**Task to complete:** Leaving out the pictures, restate each record below word for word.

-------- Task input --------

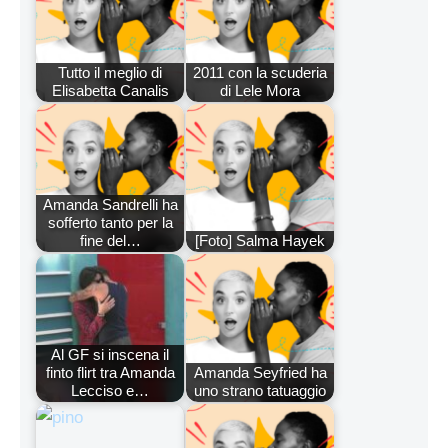
Tutto il meglio di
2011 con la scuderia
Elisabetta Canalis
di Lele Mora
Amanda Sandrelli ha
sofferto tanto per la
fine del…
[Foto] Salma Hayek
Al GF si inscena il
finto flirt tra Amanda
Amanda Seyfried ha
Lecciso e…
uno strano tatuaggio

--------

**Answer space:**
Tutto il meglio di
2011 con la scuderia
Elisabetta Canalis
di Lele Mora
Amanda Sandrelli ha
sofferto tanto per la
fine del…
[Foto] Salma Hayek
Al GF si inscena il
finto flirt tra Amanda
Amanda Seyfried ha
Lecciso e…
uno strano tatuaggio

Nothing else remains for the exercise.